Pumped hydro study spots SA sites
Researchers have identified over 180 possible sites for pumped hydro energy storage across South Australia.
Hydro power storage involves pumping water uphill at times when it is cheap, storing it until it can be sent back downhill to run turbines when required.
Australian National University (ANU) researcher Professor Andrew Blakers says; “There are many sites in South Australia that may be suitable for establishing pumped hydro storage, to help build a sustainable, secure and affordable electricity grid”.
“This assessment is based on very appealing physical characteristics.
“But the 185 potential upper reservoir sites identified would require detailed due diligence, involving land ownership, engineering, hydrological, environmental and other considerations,” he said.

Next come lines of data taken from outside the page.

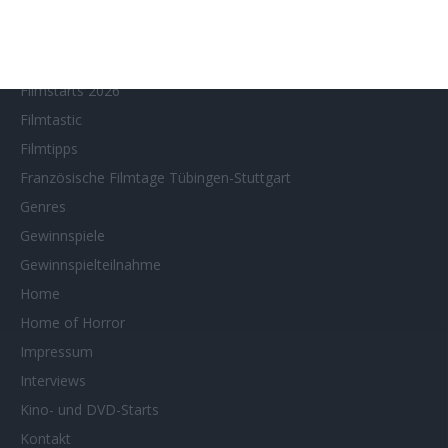
Filmstarts 2023
Filmstarts 2024
Filmstarts 2025
Filmstarts 2026
Filmtastic
Filmtipps
Französische Filmtage Tübingen-Stuttgart
Genres
Gewinnspiele
Gewinnspielteilnahme
Home
Home of Horror
Impressum
Interviews
Kino- und DVD-Starts
Kontakt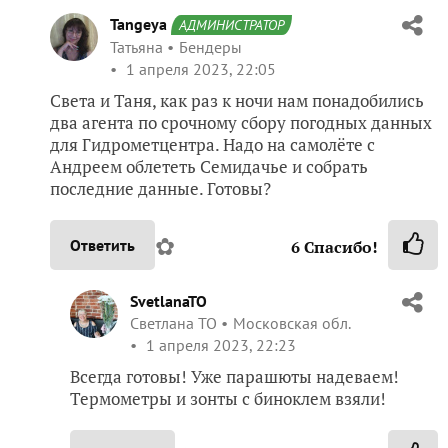
Tangeya
АДМИНИСТРАТОР
Татьяна
Бендеры
1 апреля 2023, 22:05
Света и Таня, как раз к ночи нам понадобились
два агента по срочному сбору погодных данных
для Гидрометцентра. Надо на самолёте с
Андреем облететь Семидачье и собрать
последние данные. Готовы?
✿
Ответить
6
Спасибо!
SvetlanaTO
Светлана ТО
Московская обл.
1 апреля 2023, 22:23
Всегда готовы! Уже парашюты надеваем!
Термометры и зонты с биноклем взяли!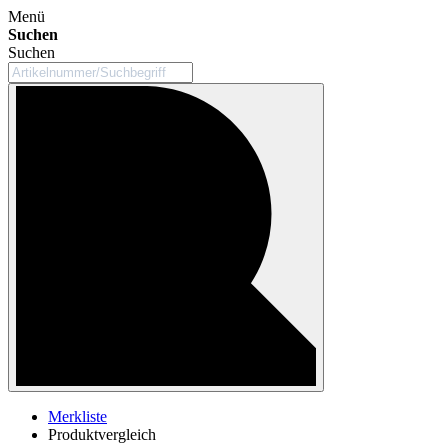
Menü
Suchen
Suchen
Merkliste
Produktvergleich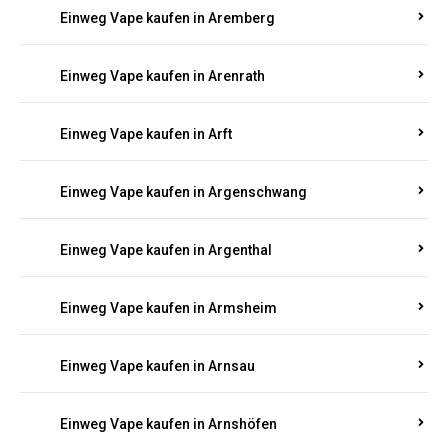
Einweg Vape kaufen in Antweiler
Einweg Vape kaufen in Appenheim
Einweg Vape kaufen in Arbach
Einweg Vape kaufen in Aremberg
Einweg Vape kaufen in Arenrath
Einweg Vape kaufen in Arft
Einweg Vape kaufen in Argenschwang
Einweg Vape kaufen in Argenthal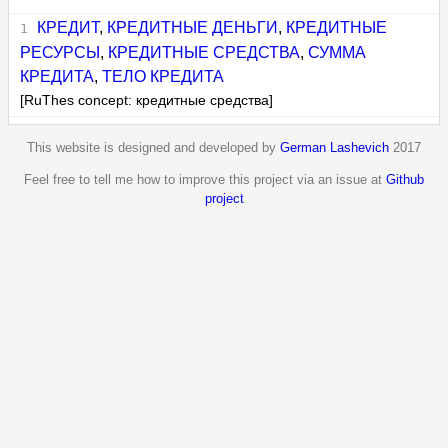
КРЕДИТ
,
КРЕДИТНЫЕ ДЕНЬГИ
,
КРЕДИТНЫЕ
РЕСУРСЫ
,
КРЕДИТНЫЕ СРЕДСТВА
,
СУММА
КРЕДИТА
,
ТЕЛО КРЕДИТА
[RuThes concept: кредитные средства]
This website is designed and developed by
German Lashevich
2017
Feel free to tell me how to improve this project via an issue at
Github
project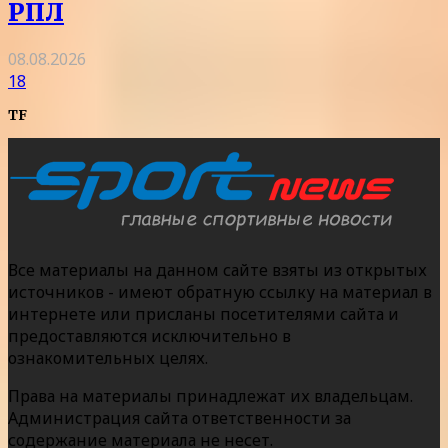
РПЛ
08.08.2026
18
TF
Все материалы на данном сайте взяты из открытых
источников - имеют обратную ссылку на материал в
интернете или присланы посетителями сайта и
предоставляются исключительно в
ознакомительных целях.
Права на материалы принадлежат их владельцам.
Администрация сайта ответственности за
содержание материала не несет.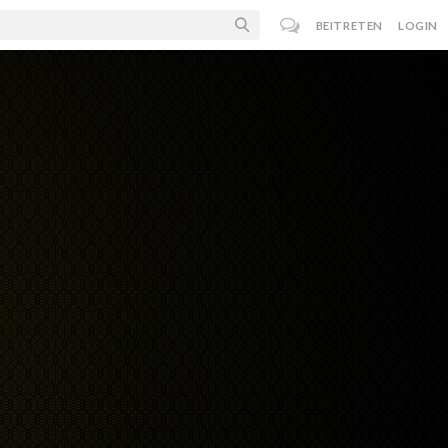
BEITRETEN
LOGIN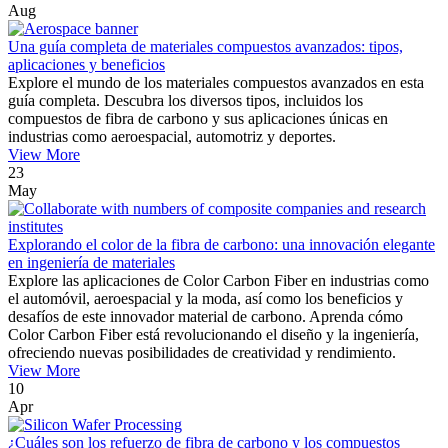
Aug
Una guía completa de materiales compuestos avanzados: tipos,
aplicaciones y beneficios
Explore el mundo de los materiales compuestos avanzados en esta
guía completa. Descubra los diversos tipos, incluidos los
compuestos de fibra de carbono y sus aplicaciones únicas en
industrias como aeroespacial, automotriz y deportes.
View More
23
May
Explorando el color de la fibra de carbono: una innovación elegante
en ingeniería de materiales
Explore las aplicaciones de Color Carbon Fiber en industrias como
el automóvil, aeroespacial y la moda, así como los beneficios y
desafíos de este innovador material de carbono. Aprenda cómo
Color Carbon Fiber está revolucionando el diseño y la ingeniería,
ofreciendo nuevas posibilidades de creatividad y rendimiento.
View More
10
Apr
¿Cuáles son los refuerzo de fibra de carbono y los compuestos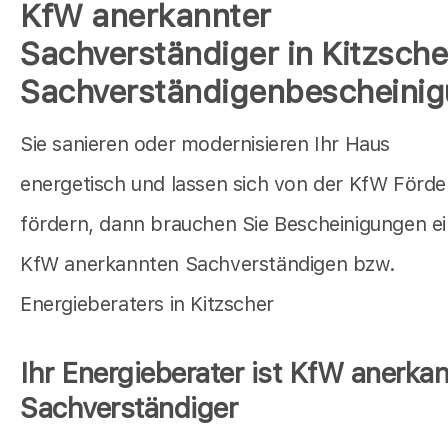
KfW anerkannter
Sachverständiger in Kitzsche
Sachverständigenbescheini
Sie sanieren oder modernisieren Ihr Haus
energetisch und lassen sich von der KfW Förd
fördern, dann brauchen Sie Bescheinigungen e
KfW anerkannten Sachverständigen bzw.
Energieberaters in Kitzscher
Ihr Energieberater ist KfW anerkan
Sachverständiger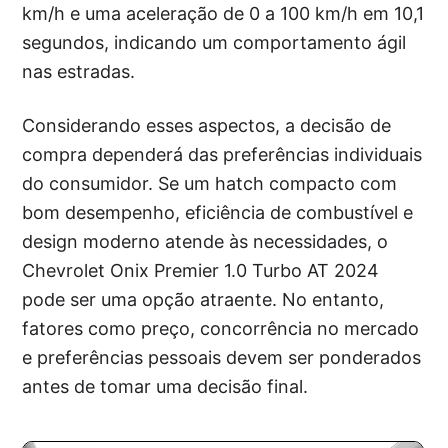
km/h e uma aceleração de 0 a 100 km/h em 10,1
segundos, indicando um comportamento ágil
nas estradas.
Considerando esses aspectos, a decisão de
compra dependerá das preferências individuais
do consumidor. Se um hatch compacto com
bom desempenho, eficiência de combustível e
design moderno atende às necessidades, o
Chevrolet Onix Premier 1.0 Turbo AT 2024
pode ser uma opção atraente. No entanto,
fatores como preço, concorrência no mercado
e preferências pessoais devem ser ponderados
antes de tomar uma decisão final.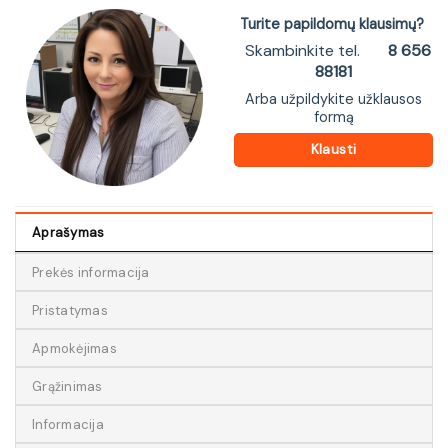
Turite papildomų klausimų?
Skambinkite tel.
8 656
88181
Arba užpildykite užklausos
formą
Klausti
Aprašymas
Prekės informacija
Pristatymas
Apmokėjimas
Grąžinimas
Informacija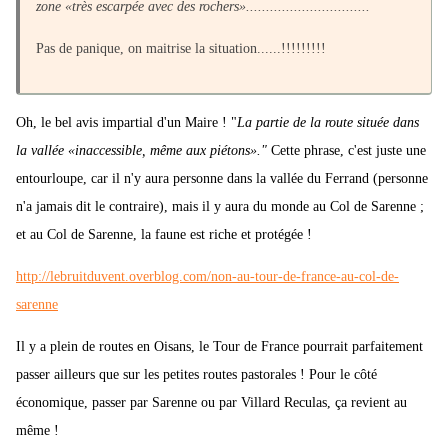
zone «très escarpée avec des rochers»...............................
Pas de panique, on maitrise la situation......!!!!!!!!!
Oh, le bel avis impartial d'un Maire ! "
La partie de la route située dans
la vallée «inaccessible, même aux piétons»."
Cette phrase, c'est juste une
entourloupe, car il n'y aura personne dans la vallée du Ferrand (personne
n'a jamais dit le contraire), mais il y aura du monde au Col de Sarenne ;
et au Col de Sarenne, la faune est riche et protégée !
http://lebruitduvent.overblog.com/non-au-tour-de-france-au-col-de-
sarenne
Il y a plein de routes en Oisans, le Tour de France pourrait parfaitement
passer ailleurs que sur les petites routes pastorales ! Pour le côté
économique, passer par Sarenne ou par Villard Reculas, ça revient au
même !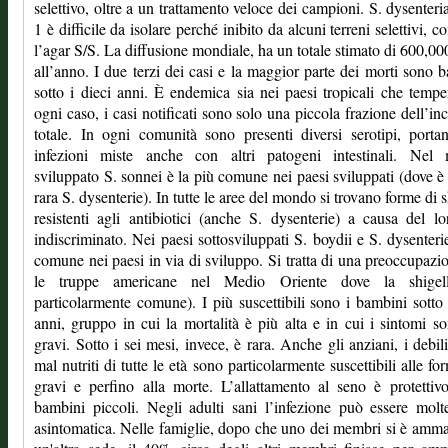
selettivo, oltre a un trattamento veloce dei campioni. S. dysenteri
1 è difficile da isolare perché inibito da alcuni terreni selettivi, c
l’agar S/S. La diffusione mondiale, ha un totale stimato di 600,00
all’anno. I due terzi dei casi e la maggior parte dei morti sono 
sotto i dieci anni. È endemica sia nei paesi tropicali che temper
ogni caso, i casi notificati sono solo una piccola frazione dell’in
totale. In ogni comunità sono presenti diversi serotipi, port
infezioni miste anche con altri patogeni intestinali. Nel
sviluppato S. sonnei è la più comune nei paesi sviluppati (dove è
rara S. dysenterie). In tutte le aree del mondo si trovano forme di s
resistenti agli antibiotici (anche S. dysenterie) a causa del l
indiscriminato. Nei paesi sottosviluppati S. boydii e S. dysenteri
comune nei paesi in via di sviluppo. Si tratta di una preoccupazi
le truppe americane nel Medio Oriente dove la shigel
particolarmente comune). I più suscettibili sono i bambini sotto 
anni, gruppo in cui la mortalità è più alta e in cui i sintomi s
gravi. Sotto i sei mesi, invece, è rara. Anche gli anziani, i debilit
mal nutriti di tutte le età sono particolarmente suscettibili alle fo
gravi e perfino alla morte. L’allattamento al seno è protettiv
bambini piccoli. Negli adulti sani l’infezione può essere molt
asintomatica. Nelle famiglie, dopo che uno dei membri si è amma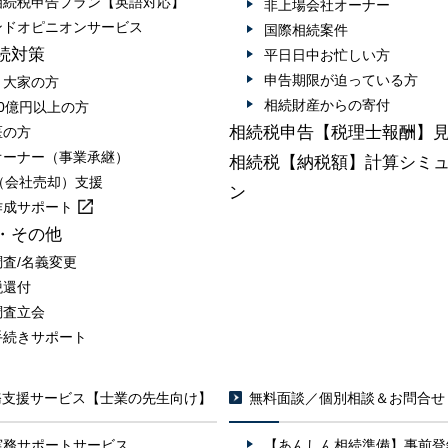
相続税申告プラン【英語対応】
非上場会社オーナー
ンドオピニオンサービス
国際相続案件
続対策
平日日中お忙しい方
申告期限が迫っている方
・大家の方
相続財産からの寄付
0億円以上の方
相続税申告【税理士報酬】
医の方
オーナー（事業承継）
相続税【納税額】計算シミ
A（会社売却）支援
ン
作成
サポート
・その他
調査/名義変更
税還付
調査立会
手続きサポート
務支援サービス【士業の先生向け】
無料面談／個別相談＆お問合せ
実務サポートサービス
【あんしん相続準備】事前登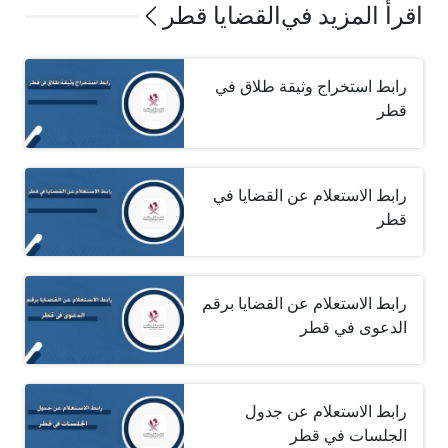
اقرأ المزيد في
القضايا قطر
رابط استخراج وثيقة طلاق في
قطر
رابط الاستعلام عن القضايا في
قطر
رابط الاستعلام عن القضايا برقم
الدعوى في قطر
رابط الاستعلام عن جدول
الجلسات في قطر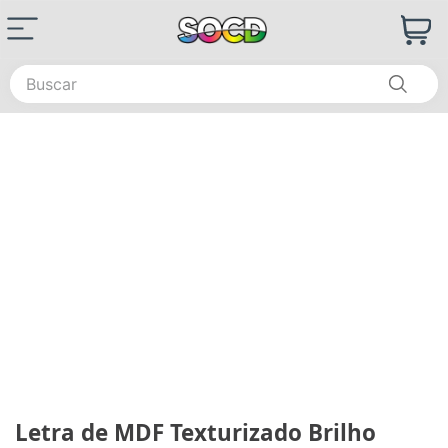
Buscar
Letra de MDF Texturizado Brilho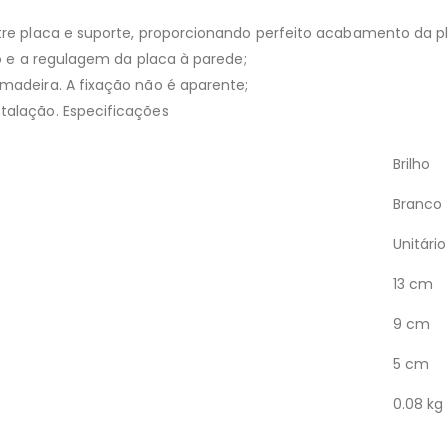
tre placa e suporte, proporcionando perfeito acabamento da 
o e a regulagem da placa à parede;
madeira. A fixação não é aparente;
talação. Especificações
Brilho
Branco
Unitário
13 cm
9 cm
5 cm
0.08 kg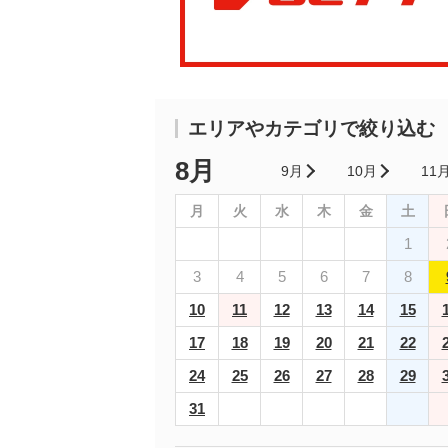
エリアやカテゴリで絞り込む
8月
9月
10月
11
月
火
水
木
金
土
1
3
4
5
6
7
8
10
11
12
13
14
15
17
18
19
20
21
22
24
25
26
27
28
29
31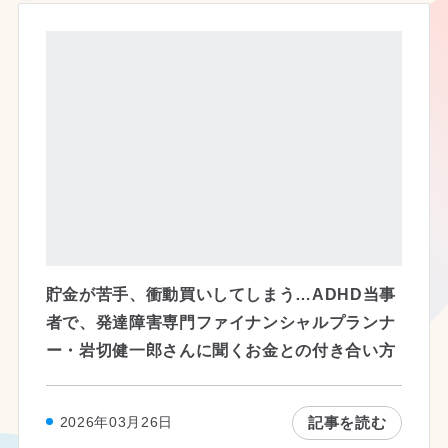
貯金が苦手、衝動買いしてしまう…ADHD当事
者で、発達障害専門ファイナンシャルプランナ
ー・岩切健一郎さんに聞くお金との付き合い方
記事を読む
2026年03月26日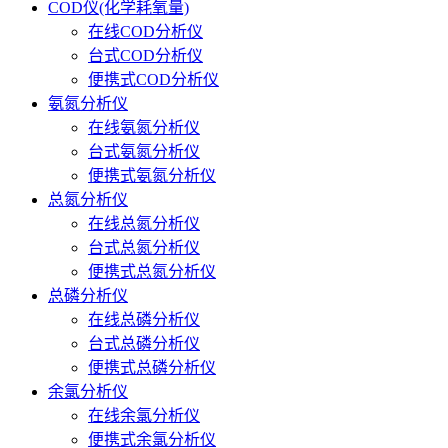
COD仪(化学耗氧量)
在线COD分析仪
台式COD分析仪
便携式COD分析仪
氨氮分析仪
在线氨氮分析仪
台式氨氮分析仪
便携式氨氮分析仪
总氮分析仪
在线总氮分析仪
台式总氮分析仪
便携式总氮分析仪
总磷分析仪
在线总磷分析仪
台式总磷分析仪
便携式总磷分析仪
余氯分析仪
在线余氯分析仪
便携式余氯分析仪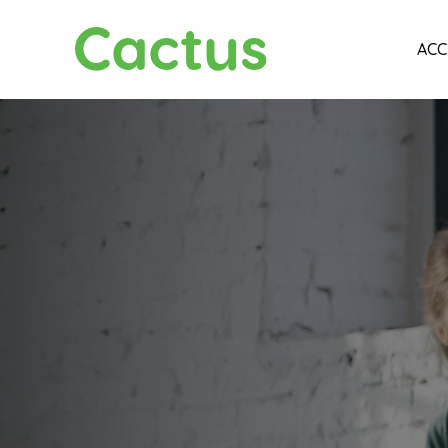
Cactus
ACC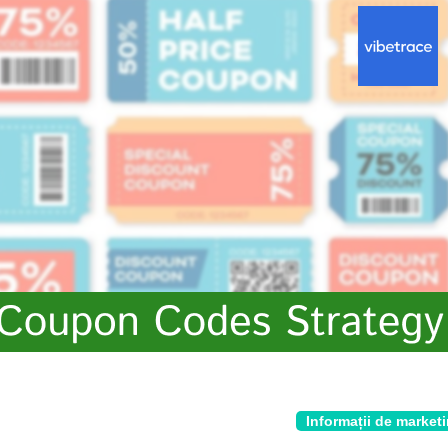
Informații de market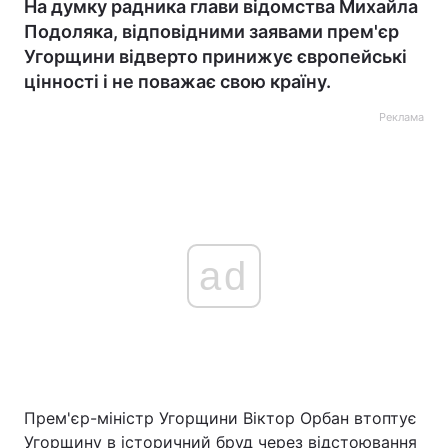
На думку радника глави відомства Михайла
Подоляка, відповідними заявами прем'єр
Угорщини відверто принижує європейські
цінності і не поважає свою країну.
Реклама
ad
Прем'єр-міністр Угорщини Віктор Орбан втоптує
Угорщину в історичний бруд через відстоювання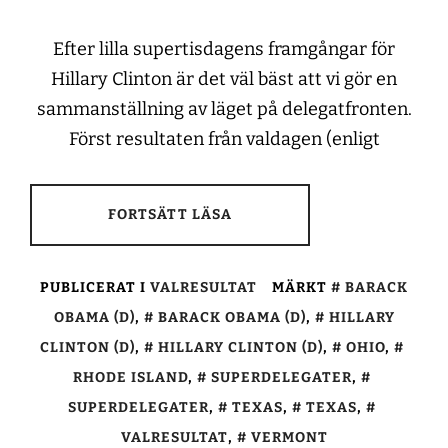
Efter lilla supertisdagens framgångar för
Hillary Clinton är det väl bäst att vi gör en
sammanställning av läget på delegatfronten.
Först resultaten från valdagen (enligt
FORTSÄTT LÄSA
PUBLICERAT I
VALRESULTAT
MÄRKT
BARACK
OBAMA (D)
,
BARACK OBAMA (D)
,
HILLARY
CLINTON (D)
,
HILLARY CLINTON (D)
,
OHIO
,
RHODE ISLAND
,
SUPERDELEGATER
,
SUPERDELEGATER
,
TEXAS
,
TEXAS
,
VALRESULTAT
,
VERMONT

Pumped hydro currently makes up 97 per cent of energy storage across the world, and is particularly useful for supporting high levels of renewable energy.
Creating pumped hydro systems in riverine areas like those surveyed in South Australia requires two storage reservoirs joined by a pipe, into which river water is pumped.
The water is then moved between an upper and a lower reservoir, running a turbine to generate power.
Researcher Matthew Stocks says the water requirements are not actually that onerous.
“About 400 hectares of reservoir is required to support a 100 per cent renewable energy grid for South Australia, which is four parts per million of the state's land mass,” he said.
“[The] annual water requirement would be less than 1 per cent of SA's annual extraction from the Murray.”
The Australian Renewable Energy Agency (ARENA) helped fund the study.
“Pumped hydro is the most mature form of energy storage and studies like these are helping to determine whether it could play an even greater role in increasing grid stability,” said ARENA chief executive Ivor Frischknecht.